Pourquoi le fait-il ?

Parce que c’est un militaire. Le président ordonne, il se met au garde-à-vous.

Comment réagissez-vous ?

On s’est mis à bâtir une coalition au Conseil de sécurité pour empêcher la guerre. Les Américains faisaient pression sur les États membres non permanents du Conseil. Mais nous étions convaincus qu’ils ne possédaient que trois voix sûres : la leur, celles des Britanniques et de la Bulgarie. Finalement, ne parvenant pas à passer le seuil de neuf voix sur quinze, ils ont renoncé à présenter leur résolution. Et ils ont déclaré la guerre sans aval international.

Juste avant survient le discours de Dominique de Villepin au Conseil de sécurité, hostile au déclenchement des hostilités, six jours après celui de Colin Powell.

Oui. Après la déclaration de Villepin, Powell m’a appelé pour que je passe le voir. Il m’a dit : Je ne peux plus vous aider. Je suis carbonisé ! Powell avait tout fait pour retarder l’entrée en guerre.

Que pouviez-vous faire ?

J’ai proposé à Jacques Chirac de publier un article d’opinion dans le New York Times, qui est paru.
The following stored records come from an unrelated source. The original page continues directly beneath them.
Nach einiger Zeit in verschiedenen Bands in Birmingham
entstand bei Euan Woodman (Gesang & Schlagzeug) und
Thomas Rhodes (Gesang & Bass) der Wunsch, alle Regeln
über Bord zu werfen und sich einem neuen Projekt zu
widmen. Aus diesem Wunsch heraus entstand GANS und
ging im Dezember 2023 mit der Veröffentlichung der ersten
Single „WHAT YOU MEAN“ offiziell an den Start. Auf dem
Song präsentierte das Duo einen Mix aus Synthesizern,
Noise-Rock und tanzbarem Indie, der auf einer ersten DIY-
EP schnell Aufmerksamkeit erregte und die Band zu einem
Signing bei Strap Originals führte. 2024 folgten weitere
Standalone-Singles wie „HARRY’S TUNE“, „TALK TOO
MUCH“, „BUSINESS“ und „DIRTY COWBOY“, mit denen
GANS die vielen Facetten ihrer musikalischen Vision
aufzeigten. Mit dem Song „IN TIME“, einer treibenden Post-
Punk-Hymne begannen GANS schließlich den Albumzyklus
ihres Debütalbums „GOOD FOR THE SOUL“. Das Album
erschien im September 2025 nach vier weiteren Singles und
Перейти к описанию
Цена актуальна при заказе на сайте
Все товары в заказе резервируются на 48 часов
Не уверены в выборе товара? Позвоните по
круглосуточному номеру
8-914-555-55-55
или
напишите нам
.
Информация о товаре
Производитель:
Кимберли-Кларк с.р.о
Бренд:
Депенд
L’objectif était de dire à l’opinion américaine : Ne faites pas une guerre qui sera calamiteuse. Vous détruisez l’entente extraordinaire que nous avons bâtie ensemble après le 11-Septembre pour un ordre mondial meilleur, fondé sur le droit, la coopération de tous et l’acceptation que les États-Unis sont le leader du monde.

Jusqu’à l’entrée en guerre, j’ai passé des heures dans des débats aux États-Unis pour l’expliquer. Quand la guerre a éclaté, je me suis retrouvé à prêcher dans le désert.
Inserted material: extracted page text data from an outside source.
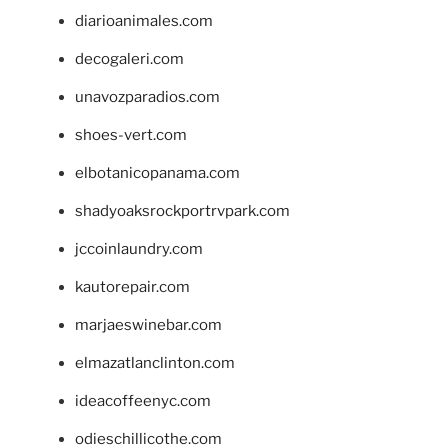
diarioanimales.com
decogaleri.com
unavozparadios.com
shoes-vert.com
elbotanicopanama.com
shadyoaksrockportrvpark.com
jccoinlaundry.com
kautorepair.com
marjaeswinebar.com
elmazatlanclinton.com
ideacoffeenyc.com
odieschillicothe.com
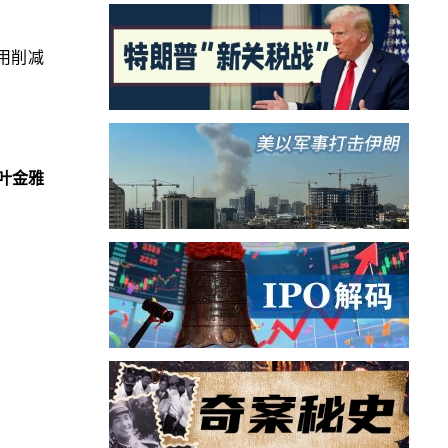
用削减
叶金雅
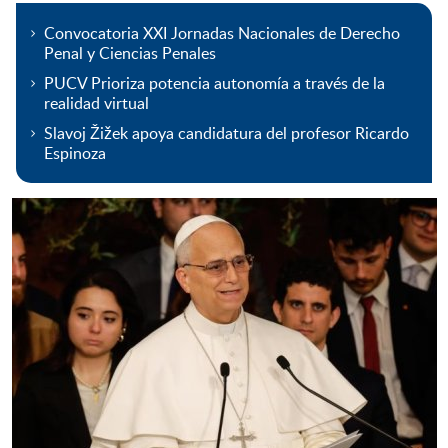
Convocatoria XXI Jornadas Nacionales de Derecho
Penal y Ciencias Penales
PUCV Prioriza potencia autonomía a través de la
realidad virtual
Slavoj Žižek apoya candidatura del profesor Ricardo
Espinoza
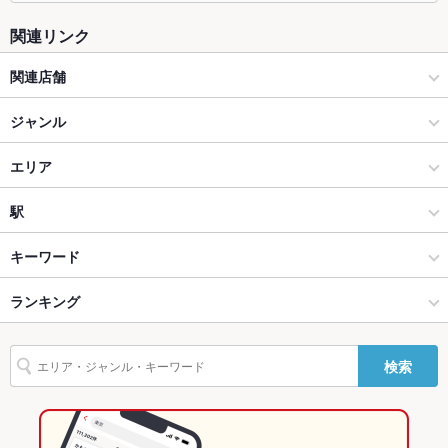
ソファー
あり ：片面ソファー席がございます。ゆったりお過ごしくださ
関連リンク
い。
関連店舗
テラス席
あり ：暖かい時期はテラス席をぜひご利用ください。
ル レストラン マロニエ
貸切
ジャンル
貸切可 ：平日は15名様～貸切OK♪（繁忙期は要相談）40名様
程度迄可能です。お気軽にお問合せ下さい。
Oboreru sakana （溺れる肴）
イタリアン・フレンチ
エリア
設備
Wi-Fi
なし
フレンチ
三宮
駅
バリアフリ
あり ：車いす、ベビーカーのご来店歓迎致します。
神戸 × イタリアン・フレンチ
三宮 × イタリアン・フレンチ
三ノ宮駅
キーワード
ー
神戸 × フレンチ
三宮 × フレンチ
神戸三宮駅
ランキング
炉ばた焼き・炙り焼き
エビ料理
魚料理
カニ料理
フライドポテト
駐車場
なし ：お店の近隣にコインパーキングがございます。
ステーキ
ハンバーグ
バーニャカウダ
リゾット
ラクレット
フォアグラ
三ノ宮駅 × イタリアン・フレンチ
三宮 × ダイニングバー・バル
三宮駅
兵庫のグルメランキング
TV・プロジ
あり
ェクタ
検索
パテ
鴨肉
仔羊
パスタ
ペペロンチーノ
ジェノベーゼ
ケーキ
三ノ宮駅 × フレンチ
三宮 × 和風・創作
兵庫のイタリアン・フレンチランキング
その他設備
パフェ
デザート
20名様～貸切OK！飲み放題付のカジュアルフレンチコースは
アヒージョ
生ハム
チーズケーキ
3800円～ご用意！
ダイニングバー・バル
兵庫
兵庫のフレンチランキング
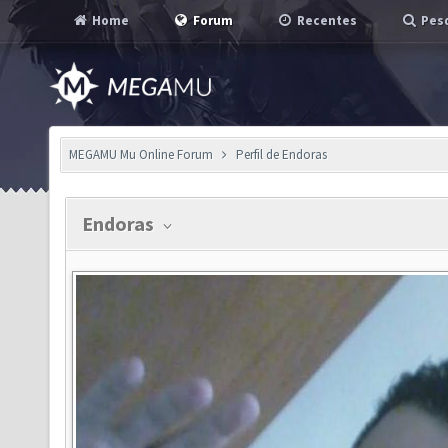
Home
Forum
Recentes
Pesq
MEGAMU Mu Online Forum
Perfil de Endoras
Endoras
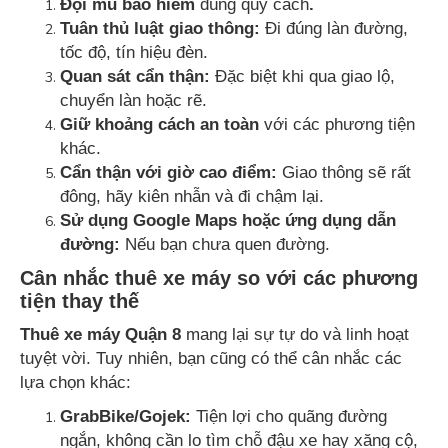
Đội mũ bảo hiểm
đúng quy cách
.
Tuân thủ luật giao thông:
Đi đúng làn đường,
tốc độ, tín hiệu đèn.
Quan sát cẩn thận:
Đặc biệt khi qua giao lộ,
chuyển làn hoặc rẽ.
Giữ khoảng cách an toàn
với các phương tiện
khác.
Cẩn thận với giờ cao điểm:
Giao thông sẽ rất
đông, hãy kiên nhẫn và đi chậm lại.
Sử dụng Google Maps hoặc ứng dụng dẫn
đường:
Nếu bạn chưa quen đường.
Cân nhắc thuê xe máy so với các phương
tiện thay thế
Thuê xe máy Quận 8
mang lại sự tự do và linh hoạt
tuyệt vời. Tuy nhiên, bạn cũng có thể cân nhắc các
lựa chọn khác:
GrabBike/Gojek:
Tiện lợi cho quãng đường
ngắn, không cần lo tìm chỗ đậu xe hay xăng cộ,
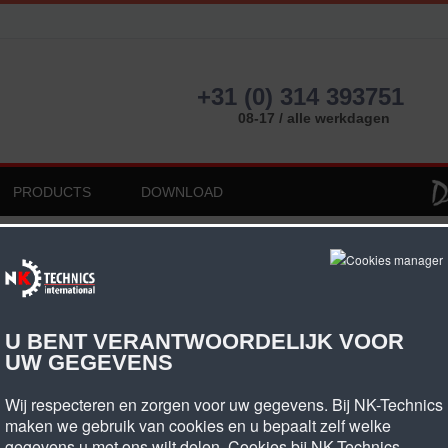
+31 (0) 314 393751
08-17 / alle werkdagen
PRODUCTS
DOWNLOAD
riembreedte 6mm
3 Riembreedte 6mm
U BENT VERANTWOORDELIJK VOOR
UW GEGEVENS
Wij respecteren en zorgen voor uw gegevens. Bij NK-Technics
Aantal tanden
Type
Artikel omschrijving
maken we gebruik van cookies en u bepaalt zelf welke
gegevens u met ons wilt delen. Cookies bij NK-Technics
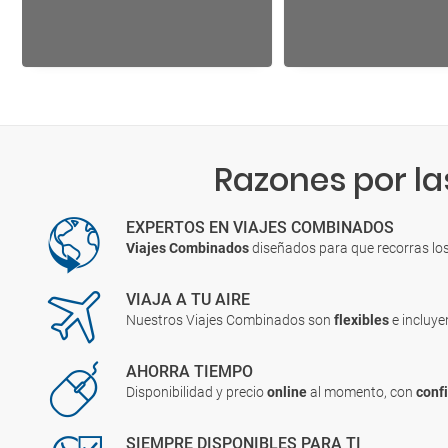
Razones por la
EXPERTOS EN VIAJES COMBINADOS
Viajes Combinados
diseñados para que recorras lo
VIAJA A TU AIRE
Nuestros Viajes Combinados son
flexibles
e incluy
AHORRA TIEMPO
Disponibilidad y precio
online
al momento, con
conf
SIEMPRE DISPONIBLES PARA TI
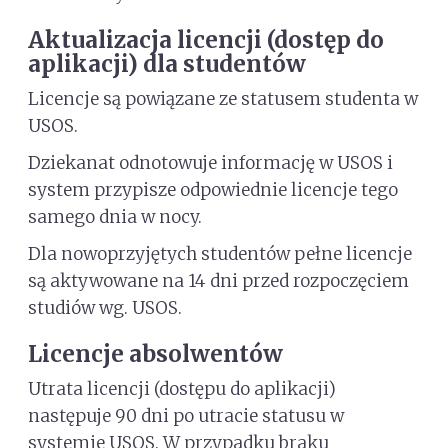
Aktualizacja licencji (dostęp do
aplikacji) dla studentów
Licencje są powiązane ze statusem studenta w
USOS.
Dziekanat odnotowuje informację w USOS i
system przypisze odpowiednie licencje tego
samego dnia w nocy.
Dla nowoprzyjętych studentów pełne licencje
są aktywowane na 14 dni przed rozpoczęciem
studiów wg. USOS.
Licencje absolwentów
Utrata licencji (dostępu do aplikacji)
następuje 90 dni po utracie statusu w
systemie USOS. W przypadku braku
Est-ce avec cette guerre que les États-Unis commencent à perdre leur position d’hyperpuissance ?

Bien sûr ! Reprenez la chronologie. Après la décomposition du bloc de l’Est communiste, les États-Unis se retrouvent seuls en position d’hyperpuissance. Commence une décennie prodigieuse où, pour l’Occident, tout baigne, sous la direction de Washington. Tout cela s’effondre le 11 septembre 2001. Le choc pour les Américains est inouï. Au pic de leur puissance, ils découvrent leur vulnérabilité. Cela les déstabilise complètement. Dès lors, les néoconservateurs s’imposent : haro sur l’Irak ! Leur guerre va vite tourner à la catastrophe. Les responsabilités de leurs dirigeants, et tout particulièrement de Donald Rumsfeld, sont évidentes. C’est le principal message de cette guerre. Les Américains y ont découvert que la seule hyperpuissance militaire ne règle pas les problèmes.